In October, Hahn and other scholars of the Robin Hood story will put that baggage under scrutiny at the seventh biennial conference of the International Association for Robin Hood Studies. The conference, which will be held at the University—its inaugural site—this year takes on the theme “Robin Hood: Media Creature,” and participants will examine the many genres and forms that have taken up the figure of Robin Hood, from plays and poems, to films and comic books, to novels and toys. The Eastman School and the George Eastman House International Museum of Photography and Film will contribute to the program, too.
Whatever the form, Robin Hood’s appeal is a constant.
“It’s important that the story is itself so slender—just a guy, a forest, a bow and arrow, and some resistance actions: a story that can be radically varied to relate to changing circumstances without seeming to distort the myth,” says Stephen Knight, a distinguished research professor in English literature at Cardiff University in Wales. “Most of the other great myths—Oedipus, Beowulf, Arthur for example—have detailed, even fixed, stories and are hard to adapt without seeming to destroy the myth.”

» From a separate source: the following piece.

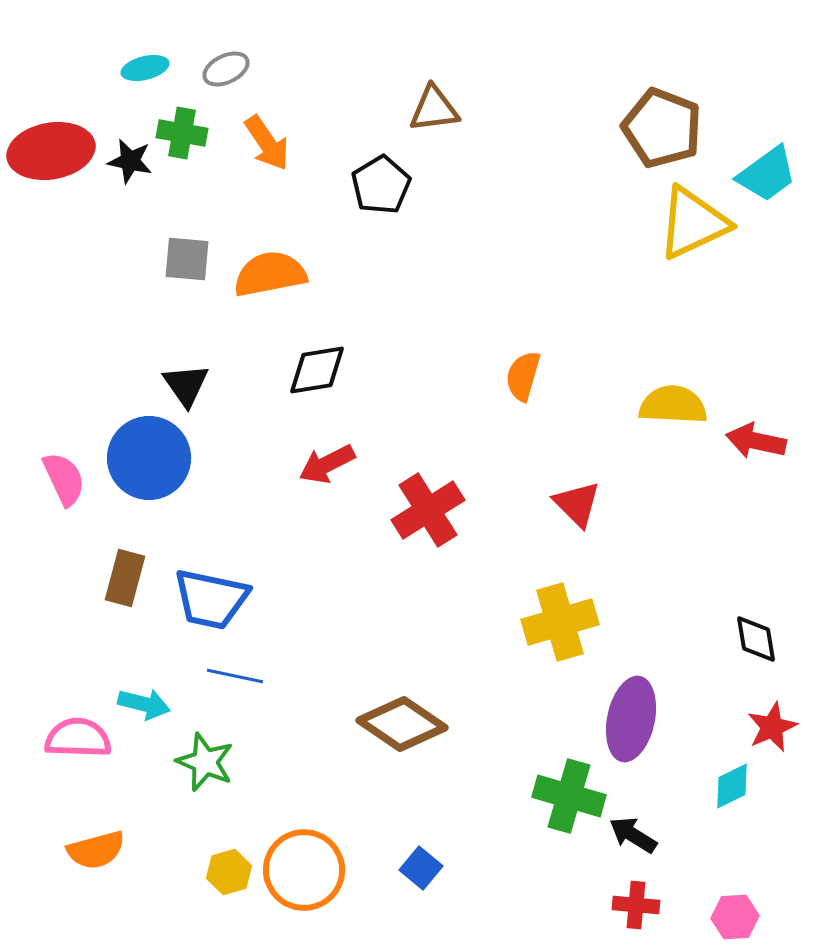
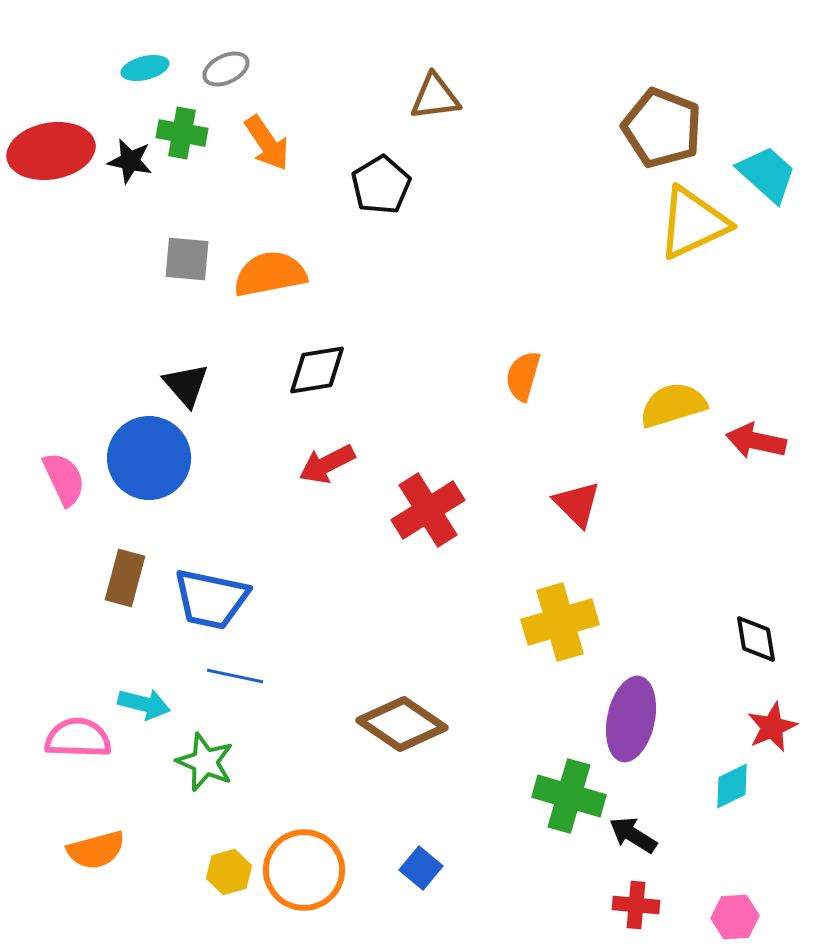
brown triangle at (434, 109): moved 1 px right, 12 px up
cyan trapezoid at (767, 174): rotated 102 degrees counterclockwise
black triangle at (186, 385): rotated 6 degrees counterclockwise
yellow semicircle at (673, 405): rotated 20 degrees counterclockwise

“It’s strange because there is no classic original story, as with, say, the story of Troy. Yet there seems to be a deeply attractive core element,” says Helen Phillips, also a professor of English at Cardiff University and a plenary speaker at the October conference. “Perhaps what we like is a paradox, someone who defies authority yet is a good outlaw.”
“People usually first ask, ‘Was he real?’,” Hahn says. “It’s a desire to ground our affection for Robin Hood in the fact that he was a real person.”
Scholars have pointed to people named Robin, or Robert, Hood in historical records, but there is no single figure who seems to have inspired the Robin Hood stories.
With the sheer variety of Robin Hood incarnations, those who study the outlaw hero are bound to have some favorites—and to wince at a few clunkers.
“I’ve spent a good deal of time in the last year burrowing through the treasures in the George Eastman House photographic archives,” says Thomas Hahn, a professor of English, “and the spectacularly athletic Robin Hood invented by Douglas Fairbanks (1922) has become one of my favorites: His capacity to ‘fly’ (using film magic) renders him a kind of ‘Air Fairbanks,’ defying gravity as the avatar of Michael Jordan. And like Mike, ‘Doug’ became a universally recognizable icon of America as a source of limitless energy and action, a place whose media heroes made you feel that anything is possible.
“My least favorite Robin Hood is probably the one-dimensional figure drafted by moralists (in children’s books) or polemicists (as in the rash of ‘Robin Hood Obamas’ that reduce politics to bumper-sticker cliches) to choke off the openness that overflows so many stories about this shape-shifting outlaw.”
For Helen Phillips, a professor of English at Cardiff University and editor of Robin Hood: Medieval and Post Medieval and Bandit Territories: British Outlaws and Their Traditions, the range of options is part of the fun. Her favorites? It’s hard to choose, she says. “Errol Flynn and the Muppets. That’s two choices. But the combination sounds even better.”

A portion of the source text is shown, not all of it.